Entertainment Desk:
A two-day theatre festival titled “Nattyapala-Swapnadal Badal Sircar Natya Ayojon”, jointly organised by Nattyapala and Swapnadal begins at Bangladesh Shilpakala Academy in the capital today, marking the Indian dramatist and theatre director Badal Sircar’s death anniversary.
Veteran actor and director Abul Hayat will inaugurate the event at the academy’s Experimental Theater Hall in the evening.
On the opening day, Nattyapala will premiere Badal Sircar’s play “Bagh” directed by Tosaddek Hossain Manna.

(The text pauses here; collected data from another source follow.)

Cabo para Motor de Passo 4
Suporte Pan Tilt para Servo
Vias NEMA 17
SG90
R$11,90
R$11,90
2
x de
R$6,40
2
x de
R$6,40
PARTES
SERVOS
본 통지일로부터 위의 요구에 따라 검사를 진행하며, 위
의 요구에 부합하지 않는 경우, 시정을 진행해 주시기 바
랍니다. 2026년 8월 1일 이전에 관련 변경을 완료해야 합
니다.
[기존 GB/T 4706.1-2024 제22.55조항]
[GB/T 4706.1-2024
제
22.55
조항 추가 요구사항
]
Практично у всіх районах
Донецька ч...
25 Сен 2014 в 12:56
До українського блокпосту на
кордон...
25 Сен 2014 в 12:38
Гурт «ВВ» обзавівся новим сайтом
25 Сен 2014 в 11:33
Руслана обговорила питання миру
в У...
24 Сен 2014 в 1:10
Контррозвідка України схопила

Social neglect, deprivation, and lack of education can turn people into animals. But humans are a reservoir of infinite possibilities so that they can come back from the endpoint of the fall. One such story has come up through various events in the lives of two men and women in the production of the drama “Bagh”.

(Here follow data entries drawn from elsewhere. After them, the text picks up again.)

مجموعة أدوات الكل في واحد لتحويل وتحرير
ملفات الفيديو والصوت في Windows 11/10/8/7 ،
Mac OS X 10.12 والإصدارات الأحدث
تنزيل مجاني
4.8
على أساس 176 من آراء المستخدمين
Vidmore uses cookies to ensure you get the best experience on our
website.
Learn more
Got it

On the other hand, Swapnadal’s anti-war production “Tringsha Shatabdee” will be staged on the second day. Written by Badal Sircar, Zahid Repon has adapted and directed the play.
The story of “Tringsha Shatabdee” is an artistic presentation of protest against the most scandalous chapter in world history- the atomic bombing of Hiroshima-Nagasaki in Japan, during World War II. Parallel to this, the Liberation War of Bangladesh, Bosnia, Afghanistan, Pakistan-India war, barbaric attacks in Kuwait-Tunisia-Yemen-Syria-Turkey-Myanmar, Russia-Ukraine war, and Israel’s violence in Palestine have been included in the play.

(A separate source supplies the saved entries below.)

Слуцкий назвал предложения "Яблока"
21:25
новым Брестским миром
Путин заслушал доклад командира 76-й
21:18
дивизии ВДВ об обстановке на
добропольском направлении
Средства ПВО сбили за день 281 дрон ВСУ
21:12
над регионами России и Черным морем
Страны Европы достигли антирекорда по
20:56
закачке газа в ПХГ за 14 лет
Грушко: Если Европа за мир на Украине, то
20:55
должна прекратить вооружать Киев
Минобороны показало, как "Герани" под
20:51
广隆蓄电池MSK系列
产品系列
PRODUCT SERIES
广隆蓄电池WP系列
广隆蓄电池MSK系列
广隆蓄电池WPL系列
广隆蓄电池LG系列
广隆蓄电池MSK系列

Zahid Repon, Jueyana Shabnam, Fazla Rabbi, Samad Bhuiyan, Shishir Shikder, Zebunnesa, Shakhawat Shamol, Mehedi Rana, Shonali Rahman, Arko Apu and others have played different roles in the play.
Besides, a documentary on Swapnadal’s Japan show titled “Swapnaural-Surjadayer Deshe” will be screened before staging the play.
Sudhindra Sircar, also known as Badal Sarkar, was an influential Indian dramatist and theatre director, most known for his anti-establishment plays during the Naxalite movement in the 1970s.
He was awarded the Padma Shri in 1972, Sangeet Natak Akademi Award in 1968 and the Sangeet Natak Akademi Fellowship, the highest honour in the performing arts by Govt. of India, in 1997. The dramatist died on 13 May 2011 (aged 85) in Kolkata.